*Task to complete*:
Each line of the listing that includes "srpskog" should be reported.
####
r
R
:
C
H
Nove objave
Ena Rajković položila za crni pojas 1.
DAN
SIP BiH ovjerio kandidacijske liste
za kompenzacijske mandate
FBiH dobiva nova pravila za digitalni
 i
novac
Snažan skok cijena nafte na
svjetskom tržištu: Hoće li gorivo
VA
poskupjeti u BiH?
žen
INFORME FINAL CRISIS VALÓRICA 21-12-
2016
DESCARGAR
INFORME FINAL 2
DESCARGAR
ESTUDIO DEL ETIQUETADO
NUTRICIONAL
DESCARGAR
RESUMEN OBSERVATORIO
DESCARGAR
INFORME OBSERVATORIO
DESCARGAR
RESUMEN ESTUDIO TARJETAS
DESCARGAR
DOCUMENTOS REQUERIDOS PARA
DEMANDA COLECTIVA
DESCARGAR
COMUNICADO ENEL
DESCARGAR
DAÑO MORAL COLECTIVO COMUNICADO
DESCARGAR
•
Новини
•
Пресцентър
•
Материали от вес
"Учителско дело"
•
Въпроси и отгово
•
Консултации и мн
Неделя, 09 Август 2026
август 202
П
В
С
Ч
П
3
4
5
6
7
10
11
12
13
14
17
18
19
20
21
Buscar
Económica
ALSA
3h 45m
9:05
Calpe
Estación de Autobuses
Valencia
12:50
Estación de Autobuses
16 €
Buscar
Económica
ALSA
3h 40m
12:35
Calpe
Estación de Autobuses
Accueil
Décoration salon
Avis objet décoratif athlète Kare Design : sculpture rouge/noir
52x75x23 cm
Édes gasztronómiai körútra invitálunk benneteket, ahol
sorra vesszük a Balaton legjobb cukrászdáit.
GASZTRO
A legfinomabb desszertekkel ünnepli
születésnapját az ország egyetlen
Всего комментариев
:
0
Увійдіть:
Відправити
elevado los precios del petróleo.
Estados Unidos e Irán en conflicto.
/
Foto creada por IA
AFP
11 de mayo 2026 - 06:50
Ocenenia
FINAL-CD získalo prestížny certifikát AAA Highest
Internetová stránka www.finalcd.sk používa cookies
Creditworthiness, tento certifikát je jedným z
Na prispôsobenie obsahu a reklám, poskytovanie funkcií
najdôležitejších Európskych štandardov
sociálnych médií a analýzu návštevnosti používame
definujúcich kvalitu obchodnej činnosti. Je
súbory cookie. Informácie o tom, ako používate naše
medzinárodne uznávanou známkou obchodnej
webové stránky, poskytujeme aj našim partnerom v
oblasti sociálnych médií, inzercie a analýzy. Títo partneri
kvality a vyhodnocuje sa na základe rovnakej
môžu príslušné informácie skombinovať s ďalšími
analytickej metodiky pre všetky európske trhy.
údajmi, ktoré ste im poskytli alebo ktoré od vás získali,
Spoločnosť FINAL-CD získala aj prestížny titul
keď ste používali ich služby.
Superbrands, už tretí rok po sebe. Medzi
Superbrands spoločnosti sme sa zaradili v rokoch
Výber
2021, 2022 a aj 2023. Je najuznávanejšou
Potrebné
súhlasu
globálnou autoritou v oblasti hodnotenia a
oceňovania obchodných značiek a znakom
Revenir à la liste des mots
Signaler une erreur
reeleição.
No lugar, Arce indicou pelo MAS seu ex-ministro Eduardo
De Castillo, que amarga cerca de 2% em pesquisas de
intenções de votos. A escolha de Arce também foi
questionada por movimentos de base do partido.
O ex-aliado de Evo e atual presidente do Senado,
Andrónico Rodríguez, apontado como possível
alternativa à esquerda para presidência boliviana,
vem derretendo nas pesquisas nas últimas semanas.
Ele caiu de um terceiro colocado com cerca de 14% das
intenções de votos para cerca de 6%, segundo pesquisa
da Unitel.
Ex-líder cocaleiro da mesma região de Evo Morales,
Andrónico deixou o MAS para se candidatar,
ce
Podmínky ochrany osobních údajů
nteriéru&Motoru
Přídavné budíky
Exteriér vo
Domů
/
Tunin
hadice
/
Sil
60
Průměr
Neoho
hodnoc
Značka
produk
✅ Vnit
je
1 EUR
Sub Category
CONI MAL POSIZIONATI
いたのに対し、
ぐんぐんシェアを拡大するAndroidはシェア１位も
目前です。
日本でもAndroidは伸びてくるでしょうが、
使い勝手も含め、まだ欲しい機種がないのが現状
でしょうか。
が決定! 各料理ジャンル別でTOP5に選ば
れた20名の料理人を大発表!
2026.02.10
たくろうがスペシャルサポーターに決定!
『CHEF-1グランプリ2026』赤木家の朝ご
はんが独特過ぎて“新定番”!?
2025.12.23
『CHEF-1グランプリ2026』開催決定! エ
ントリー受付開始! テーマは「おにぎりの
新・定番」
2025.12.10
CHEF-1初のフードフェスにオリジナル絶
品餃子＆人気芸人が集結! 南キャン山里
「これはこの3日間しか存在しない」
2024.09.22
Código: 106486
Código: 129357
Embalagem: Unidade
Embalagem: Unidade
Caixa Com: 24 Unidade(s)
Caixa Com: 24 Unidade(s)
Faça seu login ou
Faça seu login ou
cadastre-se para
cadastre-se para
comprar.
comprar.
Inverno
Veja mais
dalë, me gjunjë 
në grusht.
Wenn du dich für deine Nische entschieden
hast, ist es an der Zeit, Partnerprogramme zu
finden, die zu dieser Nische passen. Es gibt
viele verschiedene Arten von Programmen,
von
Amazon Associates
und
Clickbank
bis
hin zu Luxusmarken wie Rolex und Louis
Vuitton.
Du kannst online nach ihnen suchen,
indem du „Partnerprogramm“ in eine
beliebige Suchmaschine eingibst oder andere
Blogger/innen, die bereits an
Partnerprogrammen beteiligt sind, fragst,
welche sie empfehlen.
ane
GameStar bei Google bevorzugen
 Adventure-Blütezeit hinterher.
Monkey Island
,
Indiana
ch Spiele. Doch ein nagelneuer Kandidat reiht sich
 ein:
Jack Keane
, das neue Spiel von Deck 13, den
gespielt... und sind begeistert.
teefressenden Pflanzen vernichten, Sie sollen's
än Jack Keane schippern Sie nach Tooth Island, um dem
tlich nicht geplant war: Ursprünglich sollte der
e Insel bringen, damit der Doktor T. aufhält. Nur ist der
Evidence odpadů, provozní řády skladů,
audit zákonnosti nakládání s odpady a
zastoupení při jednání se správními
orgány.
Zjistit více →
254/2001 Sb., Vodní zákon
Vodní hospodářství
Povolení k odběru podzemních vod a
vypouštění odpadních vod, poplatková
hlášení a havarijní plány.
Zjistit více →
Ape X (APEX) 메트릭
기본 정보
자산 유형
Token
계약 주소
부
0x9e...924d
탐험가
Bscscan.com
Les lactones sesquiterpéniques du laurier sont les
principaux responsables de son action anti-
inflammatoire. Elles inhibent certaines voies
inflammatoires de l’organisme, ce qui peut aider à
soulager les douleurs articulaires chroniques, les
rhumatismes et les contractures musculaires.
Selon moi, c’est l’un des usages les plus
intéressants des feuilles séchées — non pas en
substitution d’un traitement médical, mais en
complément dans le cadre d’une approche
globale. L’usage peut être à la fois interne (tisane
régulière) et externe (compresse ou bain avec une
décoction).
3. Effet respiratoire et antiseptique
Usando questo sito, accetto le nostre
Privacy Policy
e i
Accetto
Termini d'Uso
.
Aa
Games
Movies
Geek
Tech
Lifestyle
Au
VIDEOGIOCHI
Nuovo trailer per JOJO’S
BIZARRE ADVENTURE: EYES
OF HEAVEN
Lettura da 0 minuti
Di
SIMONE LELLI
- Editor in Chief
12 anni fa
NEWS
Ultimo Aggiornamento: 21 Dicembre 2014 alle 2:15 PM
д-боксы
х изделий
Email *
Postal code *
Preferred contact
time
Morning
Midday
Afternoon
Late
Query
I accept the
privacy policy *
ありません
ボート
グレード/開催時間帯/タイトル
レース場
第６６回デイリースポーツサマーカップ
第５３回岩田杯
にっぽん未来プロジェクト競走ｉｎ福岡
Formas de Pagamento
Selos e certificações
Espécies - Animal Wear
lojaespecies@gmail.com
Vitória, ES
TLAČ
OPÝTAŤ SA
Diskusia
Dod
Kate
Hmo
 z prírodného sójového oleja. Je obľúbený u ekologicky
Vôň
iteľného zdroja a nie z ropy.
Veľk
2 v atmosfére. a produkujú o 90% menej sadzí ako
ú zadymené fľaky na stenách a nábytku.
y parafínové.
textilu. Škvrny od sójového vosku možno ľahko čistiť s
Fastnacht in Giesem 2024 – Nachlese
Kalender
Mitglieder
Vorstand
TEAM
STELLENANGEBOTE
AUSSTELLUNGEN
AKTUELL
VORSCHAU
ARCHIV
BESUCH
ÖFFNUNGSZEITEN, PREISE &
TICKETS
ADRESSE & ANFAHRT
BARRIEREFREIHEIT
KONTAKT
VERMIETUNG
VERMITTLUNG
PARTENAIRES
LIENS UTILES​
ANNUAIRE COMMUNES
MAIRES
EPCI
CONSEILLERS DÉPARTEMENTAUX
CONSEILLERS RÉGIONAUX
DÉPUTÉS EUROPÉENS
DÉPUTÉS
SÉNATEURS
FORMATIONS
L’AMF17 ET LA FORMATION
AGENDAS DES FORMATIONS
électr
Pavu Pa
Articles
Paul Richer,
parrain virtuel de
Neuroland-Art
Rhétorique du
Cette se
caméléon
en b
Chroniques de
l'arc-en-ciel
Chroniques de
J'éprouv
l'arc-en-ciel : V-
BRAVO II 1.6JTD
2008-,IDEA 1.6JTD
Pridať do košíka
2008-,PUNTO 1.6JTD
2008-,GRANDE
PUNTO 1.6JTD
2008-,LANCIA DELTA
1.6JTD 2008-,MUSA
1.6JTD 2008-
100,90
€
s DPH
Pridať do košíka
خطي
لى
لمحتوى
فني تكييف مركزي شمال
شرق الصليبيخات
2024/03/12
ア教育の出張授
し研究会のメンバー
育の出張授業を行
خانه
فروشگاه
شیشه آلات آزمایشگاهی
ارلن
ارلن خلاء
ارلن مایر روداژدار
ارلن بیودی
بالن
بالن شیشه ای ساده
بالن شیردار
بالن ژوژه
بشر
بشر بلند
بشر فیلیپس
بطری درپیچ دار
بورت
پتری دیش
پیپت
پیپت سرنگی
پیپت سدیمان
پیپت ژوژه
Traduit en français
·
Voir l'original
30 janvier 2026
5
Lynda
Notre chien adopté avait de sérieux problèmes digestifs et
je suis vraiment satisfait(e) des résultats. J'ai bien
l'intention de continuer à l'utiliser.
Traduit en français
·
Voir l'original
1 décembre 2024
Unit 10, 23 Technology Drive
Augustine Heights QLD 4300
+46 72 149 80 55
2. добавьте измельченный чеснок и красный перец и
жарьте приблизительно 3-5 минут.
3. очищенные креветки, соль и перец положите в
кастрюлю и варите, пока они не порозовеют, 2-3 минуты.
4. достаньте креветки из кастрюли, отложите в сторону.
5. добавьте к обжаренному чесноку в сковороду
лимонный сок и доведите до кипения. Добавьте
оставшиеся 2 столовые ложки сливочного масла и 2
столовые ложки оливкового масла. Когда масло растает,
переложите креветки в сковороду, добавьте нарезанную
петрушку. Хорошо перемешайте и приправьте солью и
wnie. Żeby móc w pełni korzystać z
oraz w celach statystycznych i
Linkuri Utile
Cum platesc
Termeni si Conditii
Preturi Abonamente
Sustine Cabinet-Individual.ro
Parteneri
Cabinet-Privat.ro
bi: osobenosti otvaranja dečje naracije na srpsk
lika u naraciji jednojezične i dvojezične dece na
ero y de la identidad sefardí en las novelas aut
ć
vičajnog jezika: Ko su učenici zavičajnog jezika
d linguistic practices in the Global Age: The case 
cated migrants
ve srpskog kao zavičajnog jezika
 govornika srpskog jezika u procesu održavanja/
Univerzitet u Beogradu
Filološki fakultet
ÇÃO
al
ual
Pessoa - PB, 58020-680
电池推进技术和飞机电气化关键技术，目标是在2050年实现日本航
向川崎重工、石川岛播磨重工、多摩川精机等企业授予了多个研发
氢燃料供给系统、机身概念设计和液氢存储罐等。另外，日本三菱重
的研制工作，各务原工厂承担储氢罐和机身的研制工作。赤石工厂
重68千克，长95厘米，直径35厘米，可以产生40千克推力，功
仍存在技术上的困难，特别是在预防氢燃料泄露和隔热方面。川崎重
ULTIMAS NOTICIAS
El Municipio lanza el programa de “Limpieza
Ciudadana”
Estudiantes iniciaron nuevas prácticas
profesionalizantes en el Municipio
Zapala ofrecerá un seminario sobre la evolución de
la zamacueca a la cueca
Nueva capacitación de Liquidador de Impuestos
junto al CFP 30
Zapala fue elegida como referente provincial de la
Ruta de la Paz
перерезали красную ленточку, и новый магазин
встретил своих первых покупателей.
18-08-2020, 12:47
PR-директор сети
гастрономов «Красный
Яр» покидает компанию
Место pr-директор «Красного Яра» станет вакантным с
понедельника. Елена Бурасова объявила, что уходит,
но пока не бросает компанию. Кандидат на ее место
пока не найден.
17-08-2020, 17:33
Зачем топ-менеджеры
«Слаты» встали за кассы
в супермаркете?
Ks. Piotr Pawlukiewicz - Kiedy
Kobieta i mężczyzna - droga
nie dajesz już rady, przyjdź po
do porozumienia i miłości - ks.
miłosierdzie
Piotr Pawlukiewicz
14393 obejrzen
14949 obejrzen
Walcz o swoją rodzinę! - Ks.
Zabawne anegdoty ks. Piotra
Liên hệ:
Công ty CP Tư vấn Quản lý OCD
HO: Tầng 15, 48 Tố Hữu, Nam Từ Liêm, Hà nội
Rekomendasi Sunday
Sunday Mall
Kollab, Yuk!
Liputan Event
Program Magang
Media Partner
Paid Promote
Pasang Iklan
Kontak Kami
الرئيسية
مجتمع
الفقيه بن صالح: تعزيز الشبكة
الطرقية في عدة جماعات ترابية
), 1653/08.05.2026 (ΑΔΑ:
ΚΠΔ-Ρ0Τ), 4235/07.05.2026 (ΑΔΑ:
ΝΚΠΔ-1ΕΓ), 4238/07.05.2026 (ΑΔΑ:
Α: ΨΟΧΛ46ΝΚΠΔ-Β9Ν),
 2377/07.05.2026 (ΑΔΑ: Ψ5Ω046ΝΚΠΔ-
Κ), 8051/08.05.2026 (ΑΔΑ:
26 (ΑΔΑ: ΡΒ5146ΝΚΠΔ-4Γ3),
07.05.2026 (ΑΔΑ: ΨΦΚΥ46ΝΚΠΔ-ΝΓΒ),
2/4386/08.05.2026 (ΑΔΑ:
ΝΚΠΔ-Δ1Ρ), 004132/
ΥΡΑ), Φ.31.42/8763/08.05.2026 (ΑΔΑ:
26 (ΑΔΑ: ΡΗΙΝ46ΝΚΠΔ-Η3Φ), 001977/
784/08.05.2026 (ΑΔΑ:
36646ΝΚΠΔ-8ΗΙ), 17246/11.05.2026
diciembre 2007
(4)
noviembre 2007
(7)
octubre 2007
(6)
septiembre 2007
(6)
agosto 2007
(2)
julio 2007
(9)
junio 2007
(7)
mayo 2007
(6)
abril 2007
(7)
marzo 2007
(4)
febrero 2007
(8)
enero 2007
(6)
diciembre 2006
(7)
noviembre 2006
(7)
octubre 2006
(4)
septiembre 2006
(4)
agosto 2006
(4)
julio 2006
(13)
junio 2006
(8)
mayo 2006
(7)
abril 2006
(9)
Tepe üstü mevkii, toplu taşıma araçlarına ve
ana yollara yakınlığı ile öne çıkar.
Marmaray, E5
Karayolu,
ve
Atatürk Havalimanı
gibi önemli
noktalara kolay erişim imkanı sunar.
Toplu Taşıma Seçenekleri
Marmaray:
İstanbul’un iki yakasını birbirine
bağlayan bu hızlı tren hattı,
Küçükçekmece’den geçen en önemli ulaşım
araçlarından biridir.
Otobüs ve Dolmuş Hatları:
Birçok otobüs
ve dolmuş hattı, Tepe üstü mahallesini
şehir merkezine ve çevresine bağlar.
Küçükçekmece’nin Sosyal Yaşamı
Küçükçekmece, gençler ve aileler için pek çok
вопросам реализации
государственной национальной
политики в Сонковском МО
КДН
####
*Exercise result*:
ve srpskog kao zavičajnog jezika
 govornika srpskog jezika u procesu održavanja/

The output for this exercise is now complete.